Luke never intended on becoming a dairy farmer, but he took an opportunity that was presented and began his journey through the industry. Firstly as a herd manager, progressing to sharemilking with 1,000-1,800 cow herds. Taking a step into the corporate world, he commenced a role as Manager of LIC's R&D Innovation Farm near Hamilton.
Following this, he took up took up a role with DeLaval as Product Manager for New Zealand, Australia and South Africa, and five and a half years ago headed to Sweden where he became Head of Brand.
"I had a very broad remit and it was a great role," Luke says. "It required a good grasp of hands-on practical farming mixed with a broad understanding of what is happening at global levels. But even then, I kept a close eye on New Zealand Dairy for which I have a passion, and always intended to come back."
He's now waiting for the end of the July school year when his wife and daughter will join him here from Sweden.

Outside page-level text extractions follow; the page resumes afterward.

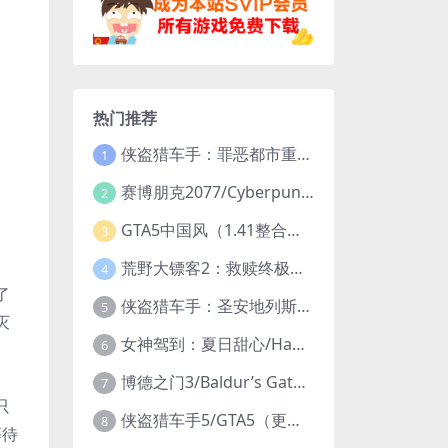
热门推荐
侠盗猎车手：罪恶都市重制版/Grand Theft Auto: Vice City – The Definitive Edition
1
赛博朋克2077/Cyberpunk 2077（更新v2.20全DLC）
2
GTA5中国风（1.41整合版1300辆真车+183位美女与英雄+200%存档）
3
荒野大镖客2：救赎终极版/大表哥2/Red Dead Redemption 2: Ultimate Edition（更新v1491.50终极版）
4
了
侠盗猎车手：圣安地列斯重制版/Grand Theft Auto: San Andreas – The Definitive Edition（更新v1.113.49697469）
5
灭
女神驾到：夏日甜心/Happy Together（模拟器版-升级豪华终极珍藏版+全DLC）
6
博德之门3/Baldur’s Gate 3（更新v4.1.1.7209685）
7
只
侠盗猎车手5/GTA5（更新v1.70纯净版-内置修改器+通关存档）
8
等待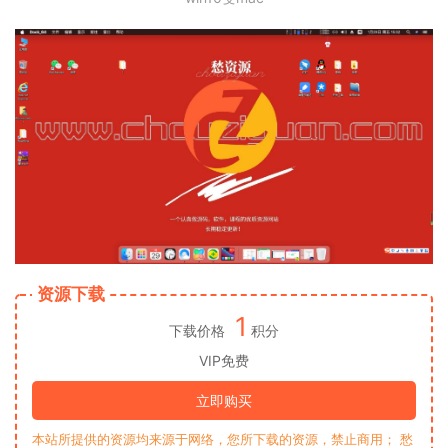
资源下载
1
下载价格
积分
VIP免费
立即购买
本站所提供的资源均来源于网络，您所下载的资源，禁止商用； 愁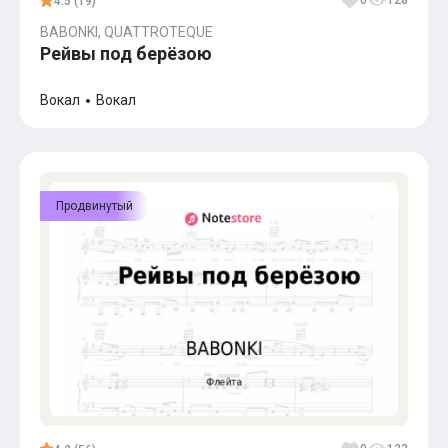
0
128
4.5 (19)
BABONKI, QUATTROTEQUE
Рейвы под берёзою
Вокал
Вокал
Продвинутый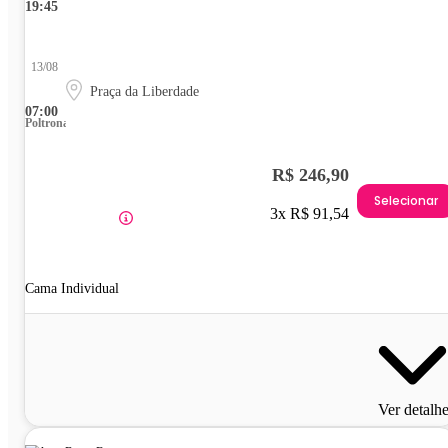
19:45
13/08
Praça da Liberdade
07:00
Poltrona
R$ 246,90
Selecionar
3x R$ 91,54
Cama Individual
Ver detalh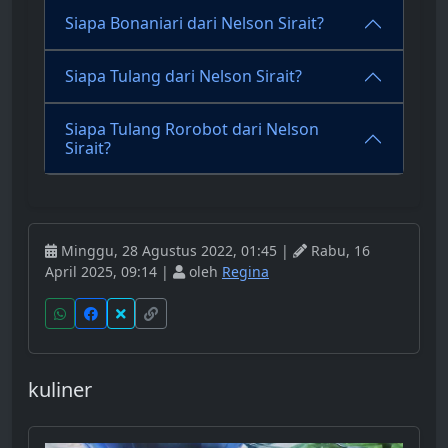
Siapa Bonaniari dari Nelson Sirait?
Siapa Tulang dari Nelson Sirait?
Siapa Tulang Rorobot dari Nelson
Sirait?
Minggu, 28 Agustus 2022, 01:45 |
Rabu, 16
April 2025, 09:14 |
oleh
Regina
kuliner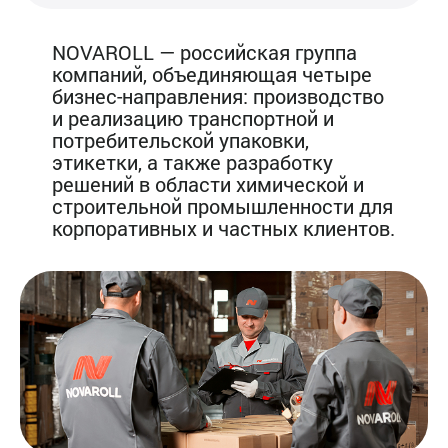
NOVAROLL — российская группа
компаний, объединяющая четыре
бизнес-направления: производство
и реализацию транспортной и
потребительской упаковки,
этикетки, а также разработку
решений в области химической и
строительной промышленности для
корпоративных и частных клиентов.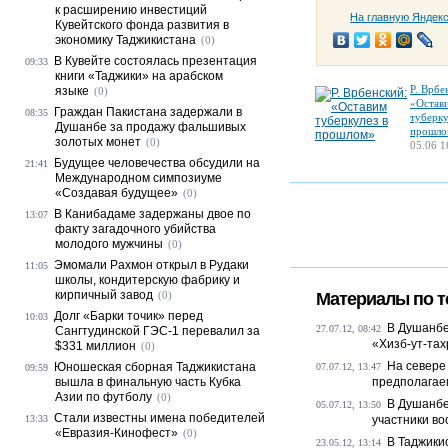
к расширению инвестиций
На главную Яндек
Кувейтского фонда развития в
экономику Таджикистана
(0)
В Кувейте состоялась презентация
09:33
книги «Таджики» на арабском
Р. Врбе
языке
(0)
«Остав
Граждан Пакистана задержали в
08:35
туберку
Душанбе за продажу фальшивых
прошло
золотых монет
(0)
05.06 1
Будущее человечества обсудили на
21:41
Международном симпозиуме
«Создавая будущее»
(0)
В Канибадаме задержаны двое по
13:07
факту загадочного убийства
молодого мужчины
(0)
Эмомали Рахмон открыл в Рудаки
11:05
школы, кондитерскую фабрику и
кирпичный завод
(0)
Материалы по т
Долг «Барки точик» перед
10:03
В Душанбе
27.07.12, 08:42
Сангтудинской ГЭС-1 перевалил за
«Хизб-ут-та
$331 миллион
(0)
На севере
Юношеская сборная Таджикистана
07.07.12, 13:47
09:59
вышла в финальную часть Кубка
предполагае
Азии по футболу
(0)
В Душанб
05.07.12, 13:50
Стали известны имена победителей
13:33
участники во
«Евразия-Кинофест»
(0)
В Таджики
23.05.12, 13:14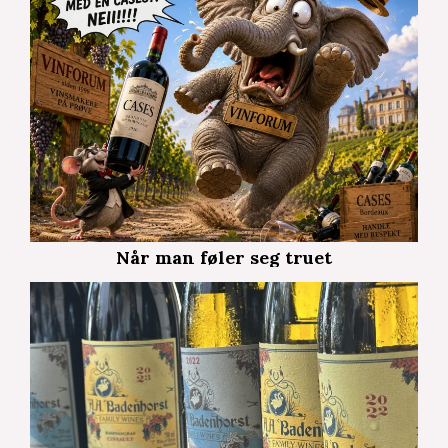
Når man føler seg truet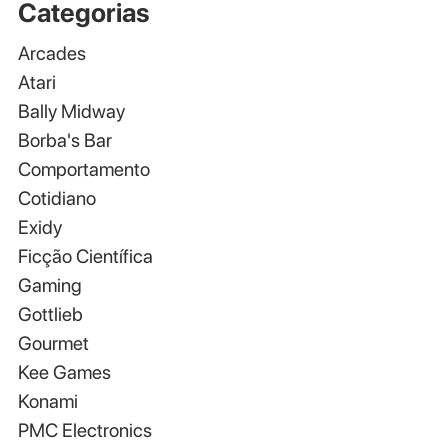
Categorias
Arcades
Atari
Bally Midway
Borba's Bar
Comportamento
Cotidiano
Exidy
Ficção Científica
Gaming
Gottlieb
Gourmet
Kee Games
Konami
PMC Electronics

Luke brings an understanding of what customers in global markets want - including milk's numerous nutritional benefits - matched against key areas to be addressed on-farm such as greenhouse gas emissions, animal welfare, energy use, soil improvement and increased biodiversity.
He notes other countries are making major commitments to sustainability. USA dairying intends on being carbon neutral by 20501 while optimising water use and recycling. Meanwhile, the EU has mandated greenhouse gas emissions will reduce by 55% by 20302, while improving milk quality, food safety, animal welfare and profitability.
These issues are close to his heart, and he appreciates he has his work cut out in such a widely dispersed region.
"We have challenges around land use, and a push back on dairying into other options such as dry stock, cropping and horticulture," Luke says. "We need to maintain our competitive side and the passion for dairying. We have to change our way of working, invest more in the business and become sustainable."
That said, New Zealand's pasture-based milk production (compared to barnhoused cows in Europe and other Northern Hemisphere countries where feed makes up 40% of farmer costs) is a huge advantage, Luke says.
Sheeting the global consumer preference for such milk through milk flow and processing back to the dairy farm itself is a key component of his new role.
"I'm here to support our suppliers to grow their businesses, and I do that best by understanding what drives them," he says. "This means we have to be knowledgeable and provide proactive support. Farm Source must continue to build trust, in order to develop and maintain a strong relationship."
Luke makes the point that Fonterra interacts with farmers in a range of ways, from printed articles and social media to personal interactions.
"All of those play a strong part, but more than 50% of our impact is through personal engagement with our farmers," says Luke. "Face-to-face interaction is hard to beat as a way to build relationships."
He describes part of his role to encourage a 'flow of understanding' through the industry. It starts with a global perspective, that filters to New Zealand, and down to Fonterra dairy farmers. Farm Source teams then play a critical part in supporting those farmers...while always being mindful of the global imperative.
Within such a holistic picture, his measures of success are surprisingly simple.
"We want to have engaged farmers achieving their on-farm goals, and a passionate and motivated Farm Source team," he says. "We'll do that by exceeding Fonterra farmer expectations and assisting them with the undoubted challenges coming over the horizon. That means building a strong culture in the Farm Source teams to underpin our farmers. That is entirely because if we're good together, we're stronger together."